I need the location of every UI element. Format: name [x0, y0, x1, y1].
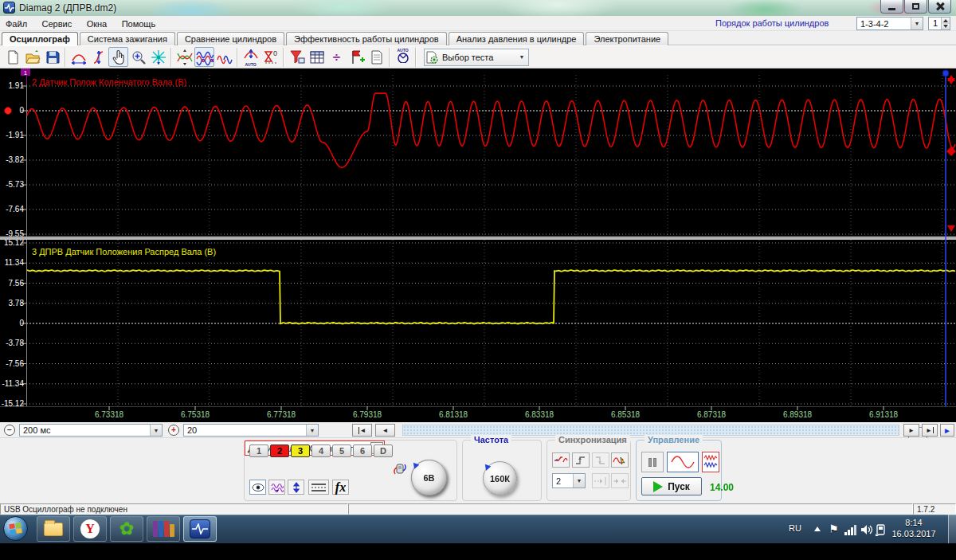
tray-expand-icon[interactable] — [814, 527, 821, 531]
fit-horizontal-button[interactable] — [69, 47, 88, 67]
grid-lines-button[interactable] — [308, 480, 329, 495]
cylinder-spinner[interactable]: 1 — [928, 17, 950, 30]
menu-help[interactable]: Помощь — [116, 18, 162, 29]
chevron-down-icon[interactable]: ▼ — [911, 18, 923, 29]
zoom-button[interactable] — [128, 47, 148, 67]
svg-text:-7.64: -7.64 — [6, 205, 24, 213]
channel-button-1[interactable]: 1 — [249, 444, 268, 457]
taskbar-winrar[interactable] — [147, 516, 180, 542]
time-scrollbar[interactable] — [402, 425, 899, 436]
pan-hand-button[interactable] — [108, 47, 128, 67]
show-desktop-button[interactable] — [948, 515, 956, 543]
channel-button-6[interactable]: 6 — [353, 444, 372, 457]
sync-delay-button[interactable] — [592, 473, 609, 488]
open-file-button[interactable] — [22, 47, 42, 67]
visibility-toggle[interactable] — [249, 480, 266, 495]
sync-manual-button[interactable] — [611, 452, 629, 468]
compare-channels-button[interactable] — [174, 47, 194, 67]
menu-windows[interactable]: Окна — [81, 18, 113, 29]
report-button[interactable] — [366, 47, 386, 67]
channel-button-D[interactable]: D — [374, 444, 393, 457]
ac-coupling-button[interactable] — [268, 480, 285, 495]
zero-level-button[interactable]: 0 — [261, 47, 280, 67]
tab-5[interactable]: Электропитание — [586, 32, 668, 45]
go-end-icon: ► — [926, 427, 932, 434]
add-marker-button[interactable] — [347, 47, 366, 67]
lines-icon — [311, 483, 327, 492]
new-file-button[interactable] — [2, 47, 22, 67]
zoom-out-time-button[interactable]: − — [4, 425, 15, 436]
play-forward-button[interactable]: ► — [940, 424, 954, 437]
go-start-button[interactable]: ◄ — [352, 424, 372, 437]
tab-2[interactable]: Сравнение цилиндров — [177, 32, 284, 45]
minimize-button[interactable] — [880, 0, 903, 14]
tray-network-icon[interactable] — [844, 525, 856, 535]
xy-mode-button[interactable] — [148, 47, 168, 67]
probe-icon[interactable] — [393, 461, 407, 480]
math-divide-button[interactable]: ÷ — [327, 47, 347, 67]
sync-center-button[interactable] — [611, 473, 629, 488]
fit-vertical-button[interactable] — [88, 47, 108, 67]
channel-button-5[interactable]: 5 — [332, 444, 351, 457]
run-title: Управление — [645, 435, 703, 444]
tab-3[interactable]: Эффективность работы цилиндров — [286, 32, 447, 45]
tab-1[interactable]: Система зажигания — [80, 32, 175, 45]
filter-button[interactable] — [287, 47, 307, 67]
pause-button[interactable] — [641, 452, 664, 472]
channel-button-3[interactable]: 3 — [291, 444, 310, 457]
spin-down-button[interactable] — [941, 24, 950, 30]
autoscale-vertical-button[interactable] — [288, 480, 304, 495]
tray-volume-icon[interactable] — [860, 524, 873, 538]
single-sweep-button[interactable] — [667, 452, 699, 472]
maximize-button[interactable] — [904, 0, 927, 14]
chevron-down-icon: ▼ — [306, 425, 318, 436]
step-back-button[interactable]: ◄ — [375, 424, 395, 437]
svg-text:6.81318: 6.81318 — [439, 410, 468, 419]
winrar-books-icon — [153, 521, 174, 537]
go-end-button[interactable]: ► — [922, 424, 938, 437]
tray-language[interactable]: RU — [789, 523, 801, 533]
sync-rising-signal-button[interactable] — [552, 452, 570, 468]
menu-file[interactable]: Файл — [0, 18, 33, 29]
sync-channel-select[interactable]: 2 ▼ — [552, 473, 586, 488]
start-button-orb[interactable] — [3, 516, 28, 541]
time-per-div-select[interactable]: 200 мс ▼ — [19, 424, 163, 437]
test-select-dropdown[interactable]: Выбор теста ▼ — [424, 49, 529, 66]
maximize-icon — [912, 3, 919, 10]
close-button[interactable] — [928, 0, 951, 14]
channel-button-2[interactable]: 2 — [270, 444, 289, 457]
sync-title: Синхронизация — [555, 435, 630, 444]
split-channels-button[interactable] — [214, 47, 234, 67]
svg-text:1.91: 1.91 — [9, 81, 25, 90]
step-forward-button[interactable]: ► — [903, 424, 919, 437]
svg-text:-1.91: -1.91 — [6, 131, 24, 139]
tab-4[interactable]: Анализ давления в цилиндре — [449, 32, 585, 45]
spin-up-button[interactable] — [941, 18, 950, 24]
taskbar-icq[interactable]: ✿ — [110, 516, 143, 542]
taskbar-yandex[interactable]: Y — [73, 516, 107, 542]
taskbar-diamag-active[interactable] — [183, 516, 217, 542]
zoom-in-time-button[interactable]: + — [168, 425, 179, 436]
firing-order-select[interactable]: 1-3-4-2 ▼ — [856, 17, 923, 30]
tray-clock[interactable]: 8:14 16.03.2017 — [889, 517, 938, 539]
start-button[interactable]: Пуск — [641, 477, 702, 495]
auto-measure-button[interactable]: AUTO — [393, 47, 413, 67]
tray-flag-icon[interactable]: ⚑ — [829, 523, 839, 535]
channel-button-4[interactable]: 4 — [311, 444, 331, 457]
oscilloscope-plot[interactable]: 1.910-1.91-3.82-5.73-7.64-9.5515.1211.34… — [0, 69, 956, 422]
svg-text:6.87318: 6.87318 — [697, 410, 727, 419]
table-view-button[interactable] — [307, 47, 327, 67]
save-button[interactable] — [42, 47, 62, 67]
math-function-button[interactable]: fx — [332, 480, 349, 495]
sync-groupbox: Синхронизация 2 ▼ — [547, 440, 631, 501]
sync-edge-up-button[interactable] — [572, 452, 590, 468]
overlay-channels-button[interactable] — [194, 47, 214, 67]
sync-edge-down-button[interactable] — [592, 452, 609, 468]
tray-eject-icon[interactable] — [875, 523, 887, 539]
menu-service[interactable]: Сервис — [37, 18, 78, 29]
continuous-sweep-button[interactable] — [702, 452, 719, 472]
tab-0[interactable]: Осциллограф — [2, 32, 78, 46]
auto-scale-button[interactable]: AUTO — [241, 47, 261, 67]
depth-select[interactable]: 20 ▼ — [183, 424, 319, 437]
taskbar-explorer[interactable] — [37, 516, 70, 542]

● ● ● ● ●

Exercise objective:
Copy the records above exactly, omitting every picture.

Response area:
I need the location of every UI element. Format: name [x0, y0, x1, y1].
tray-expand-icon[interactable] — [814, 527, 821, 531]
fit-horizontal-button[interactable] — [69, 47, 88, 67]
grid-lines-button[interactable] — [308, 480, 329, 495]
cylinder-spinner[interactable]: 1 — [928, 17, 950, 30]
menu-help[interactable]: Помощь — [116, 18, 162, 29]
chevron-down-icon[interactable]: ▼ — [911, 18, 923, 29]
zoom-button[interactable] — [128, 47, 148, 67]
svg-text:-7.64: -7.64 — [6, 205, 24, 213]
channel-button-1[interactable]: 1 — [249, 444, 268, 457]
taskbar-winrar[interactable] — [147, 516, 180, 542]
time-scrollbar[interactable] — [402, 425, 899, 436]
pan-hand-button[interactable] — [108, 47, 128, 67]
show-desktop-button[interactable] — [948, 515, 956, 543]
channel-button-6[interactable]: 6 — [353, 444, 372, 457]
sync-delay-button[interactable] — [592, 473, 609, 488]
open-file-button[interactable] — [22, 47, 42, 67]
visibility-toggle[interactable] — [249, 480, 266, 495]
sync-manual-button[interactable] — [611, 452, 629, 468]
compare-channels-button[interactable] — [174, 47, 194, 67]
menu-windows[interactable]: Окна — [81, 18, 113, 29]
report-button[interactable] — [366, 47, 386, 67]
channel-button-D[interactable]: D — [374, 444, 393, 457]
ac-coupling-button[interactable] — [268, 480, 285, 495]
zero-level-button[interactable]: 0 — [261, 47, 280, 67]
tab-5[interactable]: Электропитание — [586, 32, 668, 45]
go-end-icon: ► — [926, 427, 932, 434]
add-marker-button[interactable] — [347, 47, 366, 67]
lines-icon — [311, 483, 327, 492]
new-file-button[interactable] — [2, 47, 22, 67]
zoom-out-time-button[interactable]: − — [4, 425, 15, 436]
play-forward-button[interactable]: ► — [940, 424, 954, 437]
go-start-button[interactable]: ◄ — [352, 424, 372, 437]
tab-2[interactable]: Сравнение цилиндров — [177, 32, 284, 45]
minimize-button[interactable] — [880, 0, 903, 14]
tray-network-icon[interactable] — [844, 525, 856, 535]
xy-mode-button[interactable] — [148, 47, 168, 67]
probe-icon[interactable] — [393, 461, 407, 480]
math-divide-button[interactable]: ÷ — [327, 47, 347, 67]
sync-center-button[interactable] — [611, 473, 629, 488]
fit-vertical-button[interactable] — [88, 47, 108, 67]
channel-button-5[interactable]: 5 — [332, 444, 351, 457]
run-title: Управление — [645, 435, 703, 444]
tab-3[interactable]: Эффективность работы цилиндров — [286, 32, 447, 45]
tab-1[interactable]: Система зажигания — [80, 32, 175, 45]
filter-button[interactable] — [287, 47, 307, 67]
pause-button[interactable] — [641, 452, 664, 472]
channel-button-3[interactable]: 3 — [291, 444, 310, 457]
spin-down-button[interactable] — [941, 24, 950, 30]
autoscale-vertical-button[interactable] — [288, 480, 304, 495]
tray-volume-icon[interactable] — [860, 524, 873, 538]
single-sweep-button[interactable] — [667, 452, 699, 472]
maximize-button[interactable] — [904, 0, 927, 14]
chevron-down-icon: ▼ — [306, 425, 318, 436]
step-back-button[interactable]: ◄ — [375, 424, 395, 437]
svg-text:6.81318: 6.81318 — [439, 410, 468, 419]
winrar-books-icon — [153, 521, 174, 537]
go-end-button[interactable]: ► — [922, 424, 938, 437]
tray-language[interactable]: RU — [789, 523, 801, 533]
sync-rising-signal-button[interactable] — [552, 452, 570, 468]
menu-file[interactable]: Файл — [0, 18, 33, 29]
sync-channel-select[interactable]: 2 ▼ — [552, 473, 586, 488]
start-button-orb[interactable] — [3, 516, 28, 541]
time-per-div-select[interactable]: 200 мс ▼ — [19, 424, 163, 437]
test-select-dropdown[interactable]: Выбор теста ▼ — [424, 49, 529, 66]
maximize-icon — [912, 3, 919, 10]
close-button[interactable] — [928, 0, 951, 14]
channel-button-2[interactable]: 2 — [270, 444, 289, 457]
sync-title: Синхронизация — [555, 435, 630, 444]
split-channels-button[interactable] — [214, 47, 234, 67]
svg-text:1.91: 1.91 — [9, 81, 25, 90]
step-forward-button[interactable]: ► — [903, 424, 919, 437]
svg-text:-1.91: -1.91 — [6, 131, 24, 139]
tab-4[interactable]: Анализ давления в цилиндре — [449, 32, 585, 45]
spin-up-button[interactable] — [941, 18, 950, 24]
taskbar-icq[interactable]: ✿ — [110, 516, 143, 542]
taskbar-yandex[interactable]: Y — [73, 516, 107, 542]
taskbar-diamag-active[interactable] — [183, 516, 217, 542]
zoom-in-time-button[interactable]: + — [168, 425, 179, 436]
firing-order-select[interactable]: 1-3-4-2 ▼ — [856, 17, 923, 30]
tray-clock[interactable]: 8:14 16.03.2017 — [889, 517, 938, 539]
start-button[interactable]: Пуск — [641, 477, 702, 495]
auto-measure-button[interactable]: AUTO — [393, 47, 413, 67]
tray-flag-icon[interactable]: ⚑ — [829, 523, 839, 535]
channel-button-4[interactable]: 4 — [311, 444, 331, 457]
oscilloscope-plot[interactable]: 1.910-1.91-3.82-5.73-7.64-9.5515.1211.34… — [0, 69, 956, 422]
svg-text:6.87318: 6.87318 — [697, 410, 727, 419]
table-view-button[interactable] — [307, 47, 327, 67]
save-button[interactable] — [42, 47, 62, 67]
math-function-button[interactable]: fx — [332, 480, 349, 495]
sync-groupbox: Синхронизация 2 ▼ — [547, 440, 631, 501]
sync-edge-up-button[interactable] — [572, 452, 590, 468]
overlay-channels-button[interactable] — [194, 47, 214, 67]
sync-edge-down-button[interactable] — [592, 452, 609, 468]
tray-eject-icon[interactable] — [875, 523, 887, 539]
menu-service[interactable]: Сервис — [37, 18, 78, 29]
continuous-sweep-button[interactable] — [702, 452, 719, 472]
tab-0[interactable]: Осциллограф — [2, 32, 78, 46]
auto-scale-button[interactable]: AUTO — [241, 47, 261, 67]
depth-select[interactable]: 20 ▼ — [183, 424, 319, 437]
taskbar-explorer[interactable] — [37, 516, 70, 542]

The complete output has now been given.